Mengapa tokoh 'aku' tak disebutkan nama sebenarnya? Juga nama
advokat dari Semarang itu . . .?
Ini satu siklus yang tak perlu terburu-buru. Nanti, di akhir
cerita akan disebutkan siapa 'aku'. Boleh toh? Dan nama advokat
yang tak saya sebutkan, supaya beban cerita jangan terlampau
banyak. Supaya tidak terlampau banyak daun dalam batang pohon.
Persoalannya semua bersangkutan dengan sejarah. Dan tidak setiap
hal saya kuasai. Karena itu beban yang tidak perlu lebih baik
saya singkirkan.
Gaya bahasa novel ini sepertinya lebih lancar, dibanding novel
anda sebelumnya. Dulu gaya anda terasa 'galak'. Tidak ada
perubahan gaya bahasa sama saja. Ini hanya soal taktis saja.
Saya mau menarik angkatan muda untuk membaca ini Untuk dibawa ke
jilid selanjutnya.
Ketika di Pulau Buru dikirimkan majalah yang dianggap tidak
berbahaya. Majalah hiburan. Saya berpikir, ketika itu, oh
angkatan muda sekarang begini gayanya. Merosot. Saya harus pakai
ini untuk menggiring mereka ke arah yang lebih serius. Dan
memang buku pertama ini agak terlampau manis gayanya. Ini
disengaja untuk menarik anak-anak muda. Itu bukan berarti
kapitulasi. Saya menggunakan jalan yang mereka tempuh.
Kok, dalam novel anda ini agak kurang humor? Padahal kini
penulis-penulis muda paling suka humor.
Memang karya saya dari dulu sampai sekarang praktis tidak ada
humornya. Memang itu latar belakang saya. Pesangon pribadi. Jadi
punggung saya yang saya jalani itu tidak bumoristis. Lebih
banyak seriusnya. Warna pribadi.
Tokoh Nyai mengingatkan pada tokoh novel Gone with the Wind ...

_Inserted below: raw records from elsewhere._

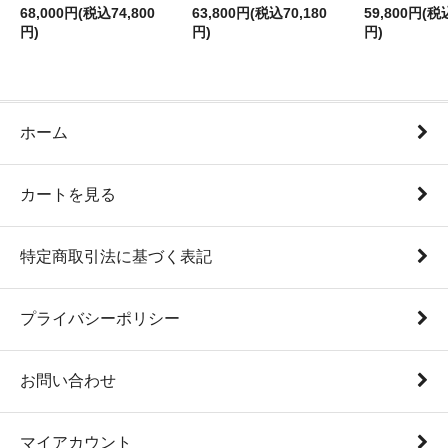
68,000円(税込74,800
63,800円(税込70,180
59,800円(税
円)
円)
円)
ホーム
カートを見る
特定商取引法に基づく表記
プライバシーポリシー
お問い合わせ
マイアカウント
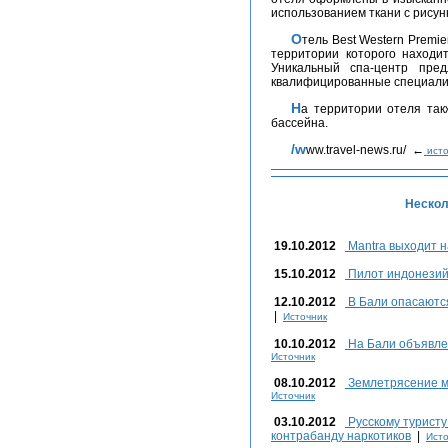
использованием ткани с рисун
Отель Best Western Premier Hotel Solo стал первым отелем в Индонезии, на
территории которого находит
Уникальный спа-центр пред
квалифицированные специали
На территории отеля также расположены ресторан Srikandi и бар около
бассейна.
/www.travel-news.ru/ ←
исто
Нескол
19.10.2012
Mantra выходит н
15.10.2012
Пилот индонезий
12.10.2012
В Бали опасаются
|
Источник
10.10.2012
На Бали объявле
Источник
08.10.2012
Землетрясение м
Источник
03.10.2012
Русскому туристу
контрабанду наркотиков
|
Исто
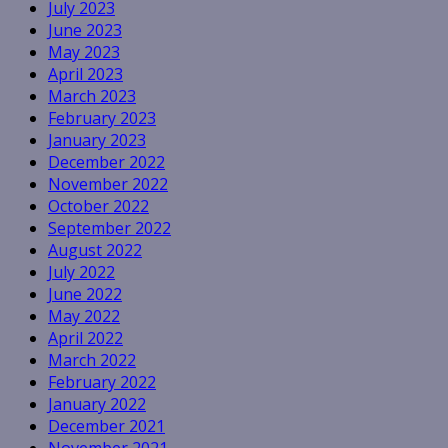
July 2023
June 2023
May 2023
April 2023
March 2023
February 2023
January 2023
December 2022
November 2022
October 2022
September 2022
August 2022
July 2022
June 2022
May 2022
April 2022
March 2022
February 2022
January 2022
December 2021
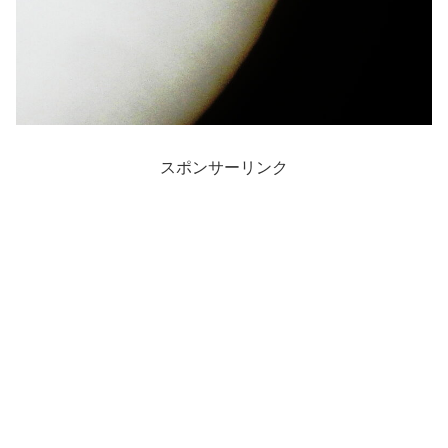
スポンサーリンク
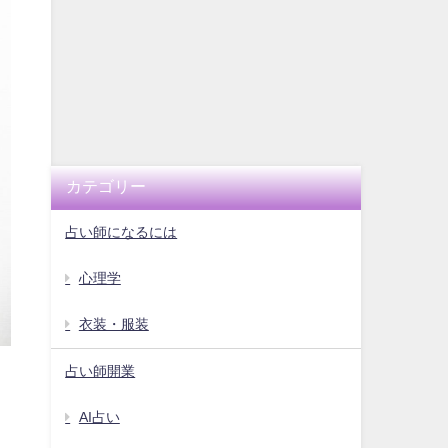
カテゴリー
占い師になるには
心理学
衣装・服装
占い師開業
AI占い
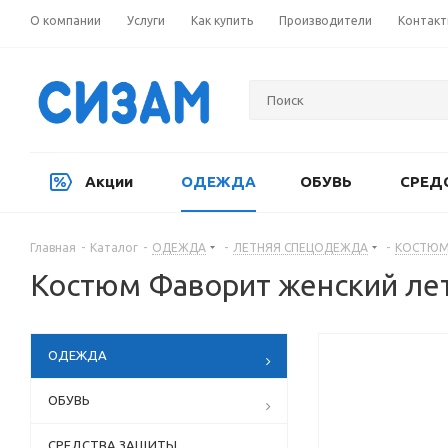
О компании
Услуги
Как купить
Производители
Контак
Акции
ОДЕЖДА
ОБУВЬ
СРЕД
Главная
-
Каталог
-
ОДЕЖДА
-
ЛЕТНЯЯ СПЕЦОДЕЖДА
-
КОСТЮМ
Костюм Фаворит женский летн
ОДЕЖДА
ОБУВЬ
СРЕДСТВА ЗАЩИТЫ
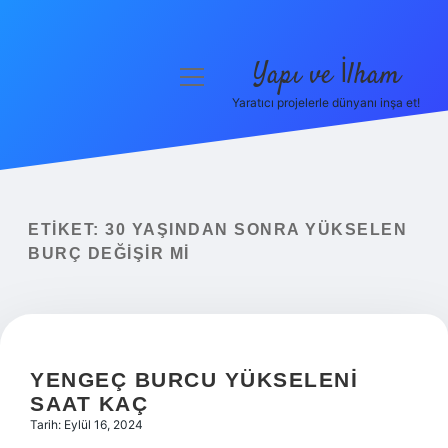
Yapı ve İlham
menüyü
aç
Yaratıcı projelerle dünyanı inşa et!
Anasayfa
Gizlilik Politikası
Yasal Uyarı
ETIKET:
30 YAŞINDAN SONRA YÜKSELEN
BURÇ DEĞIŞIR MI
Hakkımızda
YENGEÇ BURCU YÜKSELENI
SAAT KAÇ
Tarih: Eylül 16, 2024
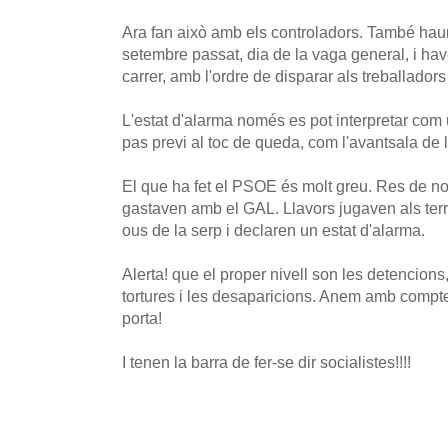
Ara fan això amb els controladors. També hauri
setembre passat, dia de la vaga general, i have
carrer, amb l'ordre de disparar als treballado
L'estat d'alarma només es pot interpretar com
pas previ al toc de queda, com l'avantsala de l
El que ha fet el PSOE és molt greu. Res de n
gastaven amb el GAL. Llavors jugaven als terr
ous de la serp i declaren un estat d'alarma.
Alerta! que el proper nivell son les detencions,
tortures i les desaparicions. Anem amb compte 
porta!
I tenen la barra de fer-se dir socialistes!!!!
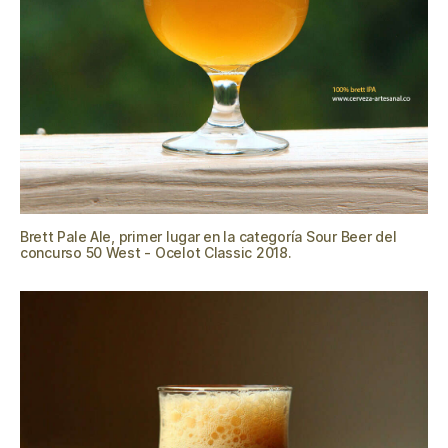
Brett Pale Ale, primer lugar en la categoría Sour Beer del
concurso 50 West - Ocelot Classic 2018.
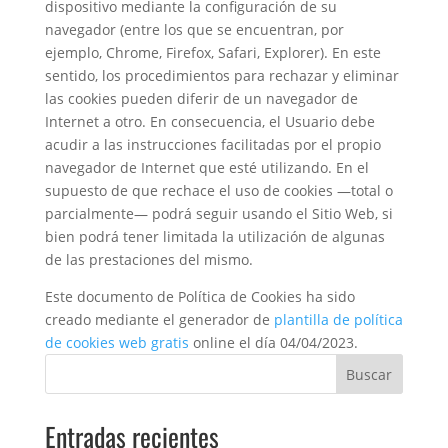
dispositivo mediante la configuración de su
navegador (entre los que se encuentran, por
ejemplo, Chrome, Firefox, Safari, Explorer). En este
sentido, los procedimientos para rechazar y eliminar
las cookies pueden diferir de un navegador de
Internet a otro. En consecuencia, el Usuario debe
acudir a las instrucciones facilitadas por el propio
navegador de Internet que esté utilizando. En el
supuesto de que rechace el uso de cookies —total o
parcialmente— podrá seguir usando el Sitio Web, si
bien podrá tener limitada la utilización de algunas
de las prestaciones del mismo.
Este documento de Política de Cookies ha sido
creado mediante el generador de
plantilla de política
de cookies web gratis
online el día 04/04/2023.
Buscar
Entradas recientes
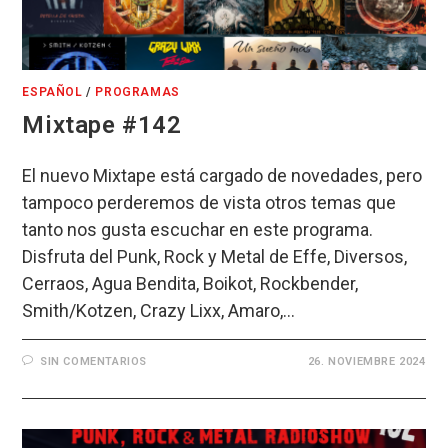
ESPAÑOL
/
PROGRAMAS
Mixtape #142
El nuevo Mixtape está cargado de novedades, pero
tampoco perderemos de vista otros temas que
tanto nos gusta escuchar en este programa.
Disfruta del Punk, Rock y Metal de Effe, Diversos,
Cerraos, Agua Bendita, Boikot, Rockbender,
Smith/Kotzen, Crazy Lixx, Amaro,…
SIN COMENTARIOS
26. NOVIEMBRE 2024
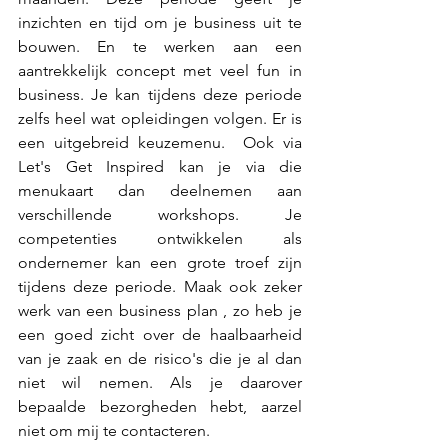
inzichten en tijd om je business uit te 
bouwen. En te werken aan een 
aantrekkelijk concept met veel fun in 
business. Je kan tijdens deze periode 
zelfs heel wat opleidingen volgen. Er is 
een uitgebreid keuzemenu.  Ook via 
Let's Get Inspired kan je via die 
menukaart dan deelnemen aan 
verschillende workshops. Je 
competenties ontwikkelen als 
ondernemer kan een grote troef zijn 
tijdens deze periode. Maak ook zeker 
werk van een business plan , zo heb je 
een goed zicht over de haalbaarheid 
van je zaak en de risico's die je al dan 
niet wil nemen. Als je daarover 
bepaalde bezorgheden hebt, aarzel 
niet om mij te contacteren. 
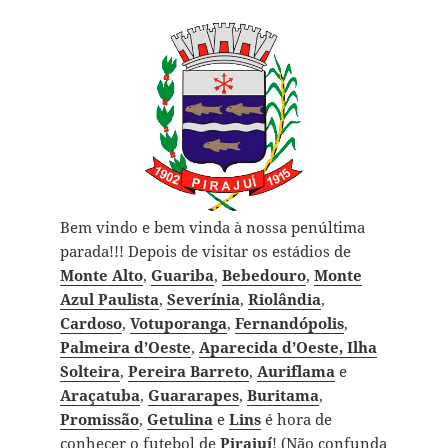
Bem vindo e bem vinda à nossa penúltima
parada!!! Depois de visitar os estádios de
Monte Alto
,
Guariba
,
Bebedouro
,
Monte
Azul Paulista
,
Severínia
,
Riolândia
,
Cardoso
,
Votuporanga
,
Fernandópolis
,
Palmeira d’Oeste
,
Aparecida d’Oeste,
Ilha
Solteira
,
Pereira Barreto
,
Auriflama
e
Araçatuba
,
Guararapes
,
Buritama
,
Promissão
,
Getulina
e
Lins
é hora de
conhecer o futebol de
Pirajuí
! (Não confunda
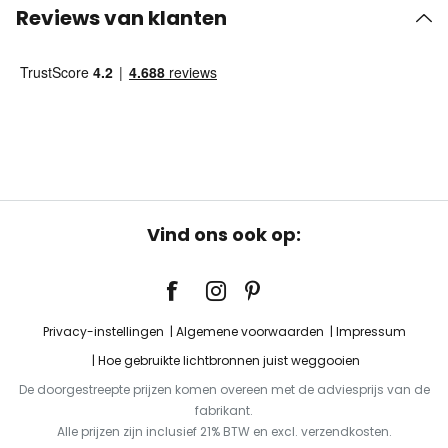
Reviews van klanten
Vind ons ook op:
Privacy-instellingen
Algemene voorwaarden
Impressum
Hoe gebruikte lichtbronnen juist weggooien
De doorgestreepte prijzen komen overeen met de adviesprijs van de
fabrikant.
Alle prijzen zijn inclusief 21% BTW en excl. verzendkosten.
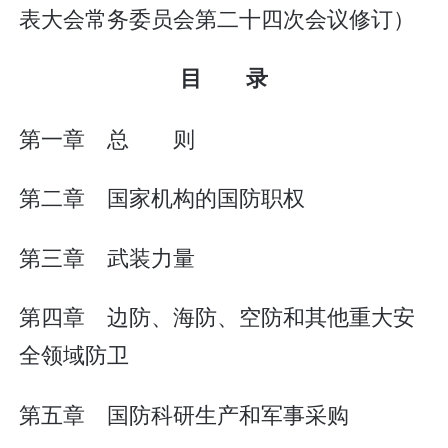
表大会常务委员会第二十四次会议修订）
目 录
第一章 总 则
第二章 国家机构的国防职权
第三章 武装力量
第四章 边防、海防、空防和其他重大安
全领域防卫
第五章 国防科研生产和军事采购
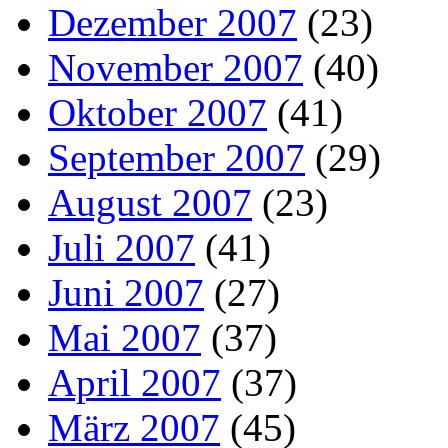
Dezember 2007
(23)
November 2007
(40)
Oktober 2007
(41)
September 2007
(29)
August 2007
(23)
Juli 2007
(41)
Juni 2007
(27)
Mai 2007
(37)
April 2007
(37)
März 2007
(45)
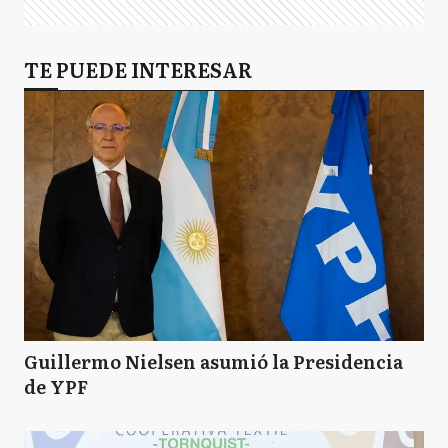
TE PUEDE INTERESAR
Guillermo Nielsen asumió la Presidencia
de YPF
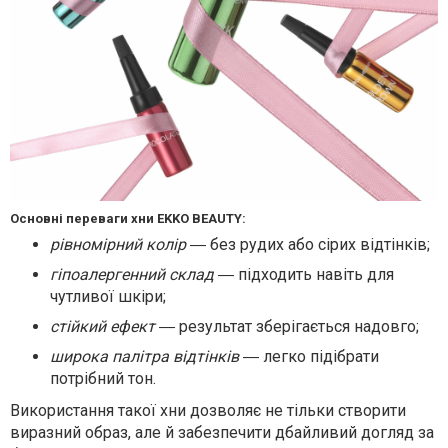
Основні переваги хни EKKO BEAUTY:
рівномірний колір
― без рудих або сірих відтінків;
гіпоалергенний склад
― підходить навіть для
чутливої шкіри;
стійкий ефект
― результат зберігається надовго;
широка палітра відтінків
― легко підібрати
потрібний тон.
Використання такої хни дозволяє не тільки створити
виразний образ, але й забезпечити дбайливий догляд за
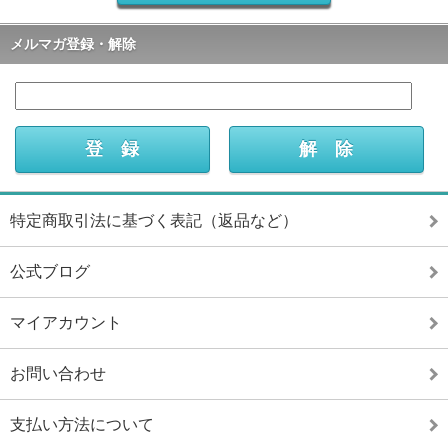
メルマガ登録・解除
特定商取引法に基づく表記（返品など）
公式ブログ
マイアカウント
お問い合わせ
支払い方法について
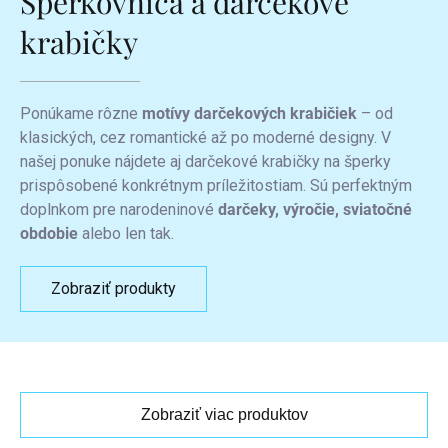
Šperkovnica a darčekové
krabičky
Ponúkame rôzne
motívy darčekových krabičiek
– od
klasických, cez romantické až po moderné designy. V
našej ponuke nájdete aj darčekové krabičky na šperky
prispôsobené konkrétnym príležitostiam. Sú perfektným
doplnkom pre narodeninové
darčeky, výročie, sviatočné
obdobie
alebo len tak.
Zobraziť produkty
Zobraziť viac produktov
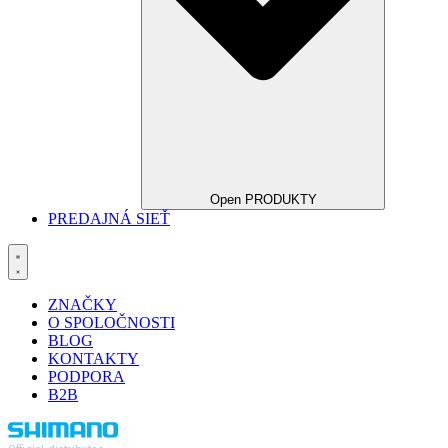
Open PRODUKTY
PREDAJNÁ SIEŤ
ZNAČKY
O SPOLOČNOSTI
BLOG
KONTAKTY
PODPORA
B2B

Sama sekali saya tidak terpengaruh Margaret Mitchell, penulis
buku itu. Saya hanya menghendaki bahwa orang pribumi itu kalau
diinjek tidak meletet. Tidak gepeng. Tidak pipih kena injakan.
Semakin dia ditindas semakin bangkit. Ya, mungkin ada yang tidak
setuju tapi itulah yang saya inginkan.